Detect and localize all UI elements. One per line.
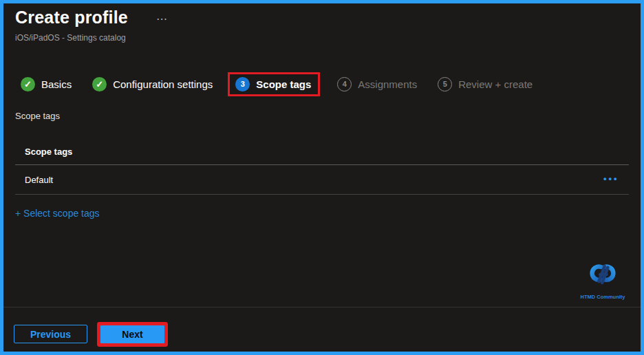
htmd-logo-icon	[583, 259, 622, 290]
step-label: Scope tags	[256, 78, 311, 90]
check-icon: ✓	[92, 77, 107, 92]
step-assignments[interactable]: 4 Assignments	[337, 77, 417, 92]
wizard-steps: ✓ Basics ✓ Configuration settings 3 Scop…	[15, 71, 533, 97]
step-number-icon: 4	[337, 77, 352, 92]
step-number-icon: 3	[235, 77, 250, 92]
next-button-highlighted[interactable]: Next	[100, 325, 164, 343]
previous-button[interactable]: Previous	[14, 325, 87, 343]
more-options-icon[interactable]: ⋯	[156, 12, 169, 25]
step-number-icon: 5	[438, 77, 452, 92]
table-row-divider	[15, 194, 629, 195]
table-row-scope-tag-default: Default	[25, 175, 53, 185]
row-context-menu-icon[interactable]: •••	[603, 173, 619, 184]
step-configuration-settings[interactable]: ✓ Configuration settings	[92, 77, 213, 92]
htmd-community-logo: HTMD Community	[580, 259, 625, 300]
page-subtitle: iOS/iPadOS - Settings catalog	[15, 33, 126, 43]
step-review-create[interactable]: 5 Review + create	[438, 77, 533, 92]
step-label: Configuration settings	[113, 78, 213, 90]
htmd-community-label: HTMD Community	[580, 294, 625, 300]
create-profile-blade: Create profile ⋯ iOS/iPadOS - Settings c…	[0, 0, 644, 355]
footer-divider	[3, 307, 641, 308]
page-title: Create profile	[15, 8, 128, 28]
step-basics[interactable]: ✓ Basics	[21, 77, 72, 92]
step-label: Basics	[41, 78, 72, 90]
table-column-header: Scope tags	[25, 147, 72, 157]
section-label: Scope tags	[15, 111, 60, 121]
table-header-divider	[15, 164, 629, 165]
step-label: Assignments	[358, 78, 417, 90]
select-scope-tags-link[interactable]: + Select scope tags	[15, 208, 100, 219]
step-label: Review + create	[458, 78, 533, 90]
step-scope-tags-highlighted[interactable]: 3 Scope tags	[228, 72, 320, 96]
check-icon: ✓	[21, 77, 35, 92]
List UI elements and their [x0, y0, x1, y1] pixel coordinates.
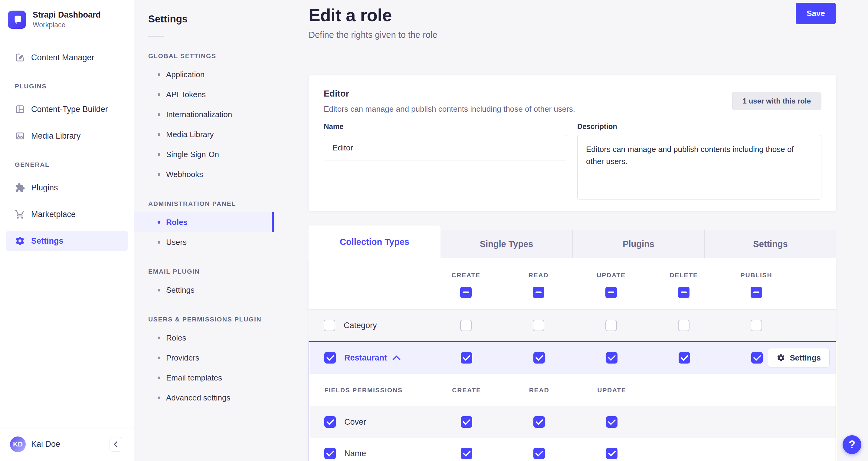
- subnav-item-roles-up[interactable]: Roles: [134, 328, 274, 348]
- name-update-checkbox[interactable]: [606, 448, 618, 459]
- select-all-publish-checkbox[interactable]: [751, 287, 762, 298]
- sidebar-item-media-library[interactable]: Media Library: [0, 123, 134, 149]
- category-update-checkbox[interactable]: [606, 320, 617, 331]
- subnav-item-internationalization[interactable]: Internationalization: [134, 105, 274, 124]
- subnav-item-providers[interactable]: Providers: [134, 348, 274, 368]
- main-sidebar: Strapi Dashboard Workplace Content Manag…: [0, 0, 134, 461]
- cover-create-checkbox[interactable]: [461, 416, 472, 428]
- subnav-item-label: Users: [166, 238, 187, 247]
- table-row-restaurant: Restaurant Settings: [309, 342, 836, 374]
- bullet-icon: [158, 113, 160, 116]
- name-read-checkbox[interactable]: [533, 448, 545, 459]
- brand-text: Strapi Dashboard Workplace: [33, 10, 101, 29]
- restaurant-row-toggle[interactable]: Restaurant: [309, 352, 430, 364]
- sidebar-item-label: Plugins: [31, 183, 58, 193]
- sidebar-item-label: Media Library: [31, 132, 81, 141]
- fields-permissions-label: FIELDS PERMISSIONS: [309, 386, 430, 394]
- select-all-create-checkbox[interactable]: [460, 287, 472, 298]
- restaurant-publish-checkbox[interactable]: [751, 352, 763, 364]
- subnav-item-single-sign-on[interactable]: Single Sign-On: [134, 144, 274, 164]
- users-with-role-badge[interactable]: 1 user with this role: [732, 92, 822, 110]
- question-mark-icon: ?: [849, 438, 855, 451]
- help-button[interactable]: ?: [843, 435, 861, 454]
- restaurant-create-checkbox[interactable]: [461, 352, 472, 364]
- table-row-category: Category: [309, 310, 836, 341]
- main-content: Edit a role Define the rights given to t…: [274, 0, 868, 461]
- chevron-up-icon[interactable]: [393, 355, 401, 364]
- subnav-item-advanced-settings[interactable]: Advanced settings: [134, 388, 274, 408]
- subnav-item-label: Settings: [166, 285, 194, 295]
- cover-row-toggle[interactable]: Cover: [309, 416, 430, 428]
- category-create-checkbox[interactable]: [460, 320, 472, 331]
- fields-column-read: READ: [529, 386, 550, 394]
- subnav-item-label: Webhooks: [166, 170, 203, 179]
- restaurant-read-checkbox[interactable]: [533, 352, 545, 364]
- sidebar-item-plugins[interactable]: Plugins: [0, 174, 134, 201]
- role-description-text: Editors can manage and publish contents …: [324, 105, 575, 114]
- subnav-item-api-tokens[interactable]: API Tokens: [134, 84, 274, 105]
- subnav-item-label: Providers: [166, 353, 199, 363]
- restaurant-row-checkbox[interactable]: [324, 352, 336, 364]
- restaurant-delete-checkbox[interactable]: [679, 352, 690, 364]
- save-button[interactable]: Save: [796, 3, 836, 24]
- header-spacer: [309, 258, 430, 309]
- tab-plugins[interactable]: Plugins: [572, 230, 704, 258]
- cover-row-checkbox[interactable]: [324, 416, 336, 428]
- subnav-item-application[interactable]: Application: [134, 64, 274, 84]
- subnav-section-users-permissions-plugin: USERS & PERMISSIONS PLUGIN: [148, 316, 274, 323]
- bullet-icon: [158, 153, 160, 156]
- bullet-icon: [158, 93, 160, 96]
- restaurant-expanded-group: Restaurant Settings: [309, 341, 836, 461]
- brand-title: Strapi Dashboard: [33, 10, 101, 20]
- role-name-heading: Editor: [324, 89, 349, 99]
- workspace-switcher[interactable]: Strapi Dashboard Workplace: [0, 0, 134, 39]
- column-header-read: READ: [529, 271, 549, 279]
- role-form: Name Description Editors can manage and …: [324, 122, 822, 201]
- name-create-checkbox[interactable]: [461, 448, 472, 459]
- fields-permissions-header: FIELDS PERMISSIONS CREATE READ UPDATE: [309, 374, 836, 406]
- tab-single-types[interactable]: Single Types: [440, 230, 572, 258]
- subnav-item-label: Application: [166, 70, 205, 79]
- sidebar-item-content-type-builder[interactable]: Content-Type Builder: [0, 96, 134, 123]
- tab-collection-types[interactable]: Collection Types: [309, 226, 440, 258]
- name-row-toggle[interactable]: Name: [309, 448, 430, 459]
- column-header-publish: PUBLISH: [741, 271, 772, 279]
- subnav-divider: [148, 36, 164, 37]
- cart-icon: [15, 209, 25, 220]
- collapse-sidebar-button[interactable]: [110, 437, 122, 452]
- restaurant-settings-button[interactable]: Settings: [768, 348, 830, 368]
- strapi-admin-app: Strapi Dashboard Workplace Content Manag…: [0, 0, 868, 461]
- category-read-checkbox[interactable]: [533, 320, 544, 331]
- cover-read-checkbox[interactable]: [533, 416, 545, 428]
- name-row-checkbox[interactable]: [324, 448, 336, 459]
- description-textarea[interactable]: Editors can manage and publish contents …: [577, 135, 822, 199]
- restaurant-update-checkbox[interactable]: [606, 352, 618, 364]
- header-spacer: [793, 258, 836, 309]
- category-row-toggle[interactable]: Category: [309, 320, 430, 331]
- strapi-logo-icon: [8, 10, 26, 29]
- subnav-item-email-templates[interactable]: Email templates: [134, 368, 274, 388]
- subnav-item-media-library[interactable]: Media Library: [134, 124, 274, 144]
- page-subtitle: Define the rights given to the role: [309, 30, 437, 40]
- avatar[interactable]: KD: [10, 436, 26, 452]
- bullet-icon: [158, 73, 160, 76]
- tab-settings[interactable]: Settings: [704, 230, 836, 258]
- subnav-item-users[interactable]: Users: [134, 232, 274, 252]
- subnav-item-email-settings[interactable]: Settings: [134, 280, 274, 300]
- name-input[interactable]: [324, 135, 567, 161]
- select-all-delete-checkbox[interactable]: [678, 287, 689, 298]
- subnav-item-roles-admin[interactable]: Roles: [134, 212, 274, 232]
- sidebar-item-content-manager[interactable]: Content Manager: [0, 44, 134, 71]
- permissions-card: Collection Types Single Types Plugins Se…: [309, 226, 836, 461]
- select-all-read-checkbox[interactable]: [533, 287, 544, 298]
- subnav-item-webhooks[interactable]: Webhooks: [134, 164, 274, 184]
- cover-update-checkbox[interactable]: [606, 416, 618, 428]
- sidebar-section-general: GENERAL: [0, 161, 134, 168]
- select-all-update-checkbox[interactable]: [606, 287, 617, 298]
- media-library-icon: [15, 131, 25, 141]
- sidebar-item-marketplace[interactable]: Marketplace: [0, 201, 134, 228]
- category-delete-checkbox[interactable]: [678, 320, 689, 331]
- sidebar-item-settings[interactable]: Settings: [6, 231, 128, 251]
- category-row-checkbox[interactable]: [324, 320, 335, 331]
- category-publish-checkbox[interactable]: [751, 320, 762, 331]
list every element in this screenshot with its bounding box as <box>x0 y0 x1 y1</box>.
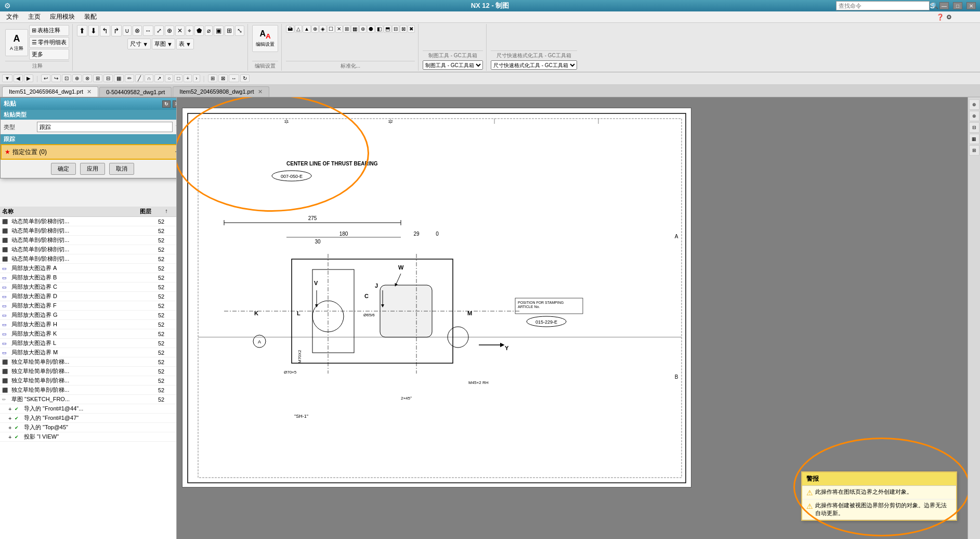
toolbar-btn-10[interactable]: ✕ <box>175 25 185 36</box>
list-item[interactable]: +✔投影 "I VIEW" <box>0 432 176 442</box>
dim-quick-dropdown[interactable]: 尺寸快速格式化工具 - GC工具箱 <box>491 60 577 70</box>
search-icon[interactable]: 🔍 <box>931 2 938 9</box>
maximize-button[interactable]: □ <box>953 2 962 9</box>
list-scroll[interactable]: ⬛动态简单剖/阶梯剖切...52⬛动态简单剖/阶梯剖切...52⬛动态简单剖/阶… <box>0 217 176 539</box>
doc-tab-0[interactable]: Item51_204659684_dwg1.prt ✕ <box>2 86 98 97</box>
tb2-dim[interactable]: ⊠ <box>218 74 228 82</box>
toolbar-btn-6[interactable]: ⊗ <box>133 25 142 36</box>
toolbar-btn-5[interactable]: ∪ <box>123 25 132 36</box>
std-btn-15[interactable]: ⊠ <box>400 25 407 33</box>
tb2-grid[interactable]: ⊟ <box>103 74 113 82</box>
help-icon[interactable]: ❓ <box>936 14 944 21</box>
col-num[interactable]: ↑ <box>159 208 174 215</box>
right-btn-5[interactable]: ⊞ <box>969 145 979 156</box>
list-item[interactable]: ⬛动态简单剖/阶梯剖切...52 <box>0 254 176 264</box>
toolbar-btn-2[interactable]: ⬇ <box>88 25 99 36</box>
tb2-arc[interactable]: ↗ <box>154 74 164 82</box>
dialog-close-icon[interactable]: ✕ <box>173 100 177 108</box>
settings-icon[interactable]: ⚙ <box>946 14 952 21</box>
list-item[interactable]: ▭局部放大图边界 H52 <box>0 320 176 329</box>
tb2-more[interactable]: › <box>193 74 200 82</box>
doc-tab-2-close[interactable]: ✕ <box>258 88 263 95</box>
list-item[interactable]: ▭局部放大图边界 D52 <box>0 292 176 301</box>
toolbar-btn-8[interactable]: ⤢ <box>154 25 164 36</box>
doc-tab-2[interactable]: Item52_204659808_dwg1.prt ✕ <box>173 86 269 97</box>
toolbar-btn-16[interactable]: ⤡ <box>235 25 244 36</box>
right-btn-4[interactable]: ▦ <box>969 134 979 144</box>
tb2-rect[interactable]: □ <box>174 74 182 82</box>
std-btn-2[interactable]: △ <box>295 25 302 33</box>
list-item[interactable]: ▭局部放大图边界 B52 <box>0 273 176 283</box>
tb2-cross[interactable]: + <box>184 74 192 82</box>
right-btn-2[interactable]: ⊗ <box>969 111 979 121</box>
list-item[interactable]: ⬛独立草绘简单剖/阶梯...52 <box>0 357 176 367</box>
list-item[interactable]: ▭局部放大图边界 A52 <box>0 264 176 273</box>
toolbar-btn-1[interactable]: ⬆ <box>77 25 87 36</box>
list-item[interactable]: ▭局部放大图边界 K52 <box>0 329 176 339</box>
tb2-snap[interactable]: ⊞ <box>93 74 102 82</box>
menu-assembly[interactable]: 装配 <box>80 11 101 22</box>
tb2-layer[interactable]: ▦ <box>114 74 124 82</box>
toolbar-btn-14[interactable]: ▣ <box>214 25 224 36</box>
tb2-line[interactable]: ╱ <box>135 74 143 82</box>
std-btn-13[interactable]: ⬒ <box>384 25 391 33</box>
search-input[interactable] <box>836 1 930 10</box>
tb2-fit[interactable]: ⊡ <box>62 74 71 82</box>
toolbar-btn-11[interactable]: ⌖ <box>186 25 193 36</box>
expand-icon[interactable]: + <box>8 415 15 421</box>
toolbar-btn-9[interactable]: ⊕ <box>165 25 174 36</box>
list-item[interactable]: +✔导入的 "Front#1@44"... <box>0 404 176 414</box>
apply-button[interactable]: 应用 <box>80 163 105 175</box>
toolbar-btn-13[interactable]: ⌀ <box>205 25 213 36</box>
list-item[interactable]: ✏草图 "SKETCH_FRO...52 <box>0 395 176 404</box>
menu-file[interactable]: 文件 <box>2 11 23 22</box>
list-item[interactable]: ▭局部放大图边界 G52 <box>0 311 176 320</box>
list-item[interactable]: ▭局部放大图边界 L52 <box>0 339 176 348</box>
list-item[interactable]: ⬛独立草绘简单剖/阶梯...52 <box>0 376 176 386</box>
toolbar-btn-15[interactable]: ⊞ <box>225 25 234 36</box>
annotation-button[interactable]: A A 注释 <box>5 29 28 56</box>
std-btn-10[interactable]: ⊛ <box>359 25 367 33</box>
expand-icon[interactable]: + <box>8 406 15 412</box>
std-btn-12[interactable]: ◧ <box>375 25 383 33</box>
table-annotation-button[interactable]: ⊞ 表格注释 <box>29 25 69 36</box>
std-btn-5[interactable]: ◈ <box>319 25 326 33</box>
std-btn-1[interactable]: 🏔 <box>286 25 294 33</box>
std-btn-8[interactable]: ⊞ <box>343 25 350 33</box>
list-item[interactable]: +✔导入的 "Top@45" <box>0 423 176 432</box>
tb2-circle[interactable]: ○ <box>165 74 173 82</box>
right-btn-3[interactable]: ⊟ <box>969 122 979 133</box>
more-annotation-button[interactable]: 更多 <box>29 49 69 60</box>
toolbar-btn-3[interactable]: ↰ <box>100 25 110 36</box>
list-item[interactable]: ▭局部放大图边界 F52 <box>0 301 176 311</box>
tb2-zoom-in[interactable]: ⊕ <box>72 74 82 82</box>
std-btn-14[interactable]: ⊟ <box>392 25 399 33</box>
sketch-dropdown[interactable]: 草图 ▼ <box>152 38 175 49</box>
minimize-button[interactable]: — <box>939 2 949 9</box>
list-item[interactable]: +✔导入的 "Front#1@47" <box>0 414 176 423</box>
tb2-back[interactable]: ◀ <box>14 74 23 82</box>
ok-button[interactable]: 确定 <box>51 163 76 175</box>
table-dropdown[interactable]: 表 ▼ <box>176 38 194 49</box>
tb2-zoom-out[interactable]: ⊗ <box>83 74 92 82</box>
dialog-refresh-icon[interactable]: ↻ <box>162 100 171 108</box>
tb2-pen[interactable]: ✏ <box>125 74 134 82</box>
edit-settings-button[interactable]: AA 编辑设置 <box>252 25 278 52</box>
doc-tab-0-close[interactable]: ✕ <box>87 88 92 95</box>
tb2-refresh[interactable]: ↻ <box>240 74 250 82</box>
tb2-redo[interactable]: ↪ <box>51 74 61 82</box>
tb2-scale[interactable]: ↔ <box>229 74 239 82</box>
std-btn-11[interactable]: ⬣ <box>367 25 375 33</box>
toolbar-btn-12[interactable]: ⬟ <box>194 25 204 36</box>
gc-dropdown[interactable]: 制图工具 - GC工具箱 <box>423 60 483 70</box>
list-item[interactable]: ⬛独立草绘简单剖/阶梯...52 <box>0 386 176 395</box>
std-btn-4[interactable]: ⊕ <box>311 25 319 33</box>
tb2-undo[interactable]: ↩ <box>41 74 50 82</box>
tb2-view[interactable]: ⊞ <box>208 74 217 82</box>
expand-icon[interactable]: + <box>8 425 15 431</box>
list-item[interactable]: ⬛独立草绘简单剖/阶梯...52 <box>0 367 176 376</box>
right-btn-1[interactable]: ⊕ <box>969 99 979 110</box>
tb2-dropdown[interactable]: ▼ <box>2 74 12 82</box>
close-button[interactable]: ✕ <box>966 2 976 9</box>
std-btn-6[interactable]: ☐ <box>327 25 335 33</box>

▸ **Work to be completed**
Copy all the lines above that hold the string "help".

▸ **Worked solution**
- help-button[interactable]: ?: [843, 435, 861, 454]
help-icon[interactable]: ❓ <box>936 14 944 21</box>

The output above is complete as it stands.